Kate scooped him into her arms, but stood desperately hesitating, blocked by the spread of flaming gas across the floor. The dry wood of the shanty was burning like sixty.
Charlene tipped the blazing ironing board over, out of her way to get to the water bucket. She grabbed the bucket and sloshed Kate and Jackie, bringing a shriek from the boy. With the rag rug from beside the bed she whapped out a spot in the fire nearest the wall, momentarily. “Now!” she directed. “Go, along the wall!”
Kate hunched over Jackie, keeping herself between him and the flames, and twisted toward the door. Beating away with the rug, Charlene could hear her gasp at the heat, but then the door was open and the woman and child were outside.
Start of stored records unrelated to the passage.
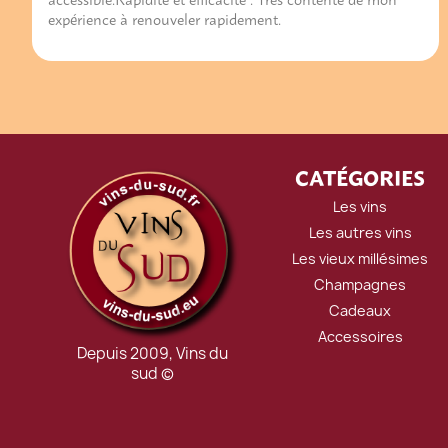
expérience à renouveler rapidement.
CATÉGORIES
Les vins
Les autres vins
Les vieux millésimes
Champagnes
Cadeaux
Accessoires
Depuis 2009, Vins du
sud ©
Charlene saw that she and the rug were in a losing battle against the fire, and wished she had saved a douse from that water bucket to pour on herself. She backed across the room to the window, got it unlatched and yanked it up with all her strength. It rose six inches in the windowframe and then the catchpins zinged into the casement holes. Oh, fiddlesticks, still calm but needing to hurry. Another twelve inches above those holding holes was another set and if she could just get the window open that wide, she could climb out. But she needed three hands to simultaneously pull up the window and manipulate the catchpins on either side of the window. She instead let the window down and grabbed the water bucket one more time. Scars are better than burning to death, she told herself, clamped her eyes shut, and with both hands swung the empty bucket to shatter the windowglass. She had no time to knock out every last shard that stayed in the frame, and felt one get her across her shin, but then she was out, free of the licking fire.
• • •
It was all over but the embers by the time Bruce arrived. The Fort Peck fire department was parsimoniously hosing down the charred heap—not that much of a heap, either; the place had gone up like a wad of paper.
• • •
All right, so it’s bobbed. Maybe my customers will all want it, too—the latest style, the bobcut with a singe.
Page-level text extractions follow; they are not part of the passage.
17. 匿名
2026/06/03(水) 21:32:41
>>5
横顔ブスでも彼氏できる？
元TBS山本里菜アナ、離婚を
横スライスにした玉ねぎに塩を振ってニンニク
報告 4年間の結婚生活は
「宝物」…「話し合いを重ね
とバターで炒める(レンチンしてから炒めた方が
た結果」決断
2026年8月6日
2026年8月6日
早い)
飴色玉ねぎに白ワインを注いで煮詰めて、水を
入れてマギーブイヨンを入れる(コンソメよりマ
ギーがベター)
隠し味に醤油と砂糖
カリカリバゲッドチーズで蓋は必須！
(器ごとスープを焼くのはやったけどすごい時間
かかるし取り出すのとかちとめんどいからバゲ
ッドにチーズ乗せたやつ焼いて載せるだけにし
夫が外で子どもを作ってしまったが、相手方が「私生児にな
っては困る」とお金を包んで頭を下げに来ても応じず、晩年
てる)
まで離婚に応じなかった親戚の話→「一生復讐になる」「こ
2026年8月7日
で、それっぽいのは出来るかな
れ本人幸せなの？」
Charlene lay back in the easy chair, exhausted, although it was barely noon. Silence at last, after the doctor murmuringly patching her up where the broken glass raked her leg, and Hugh and Meg telling her over and over not to worry, they would see to Kate and Jackie until Bruce took hold, and Rosellen arriving breathless and pitching in to help her snip the fire-frizzed hair down to a presentable bob and making her comfortable here in the living room and insisting she and Neil would bring supper over tonight, and—Charlene thought there had probably been even other chapters of commotion so far today, but she was losing track.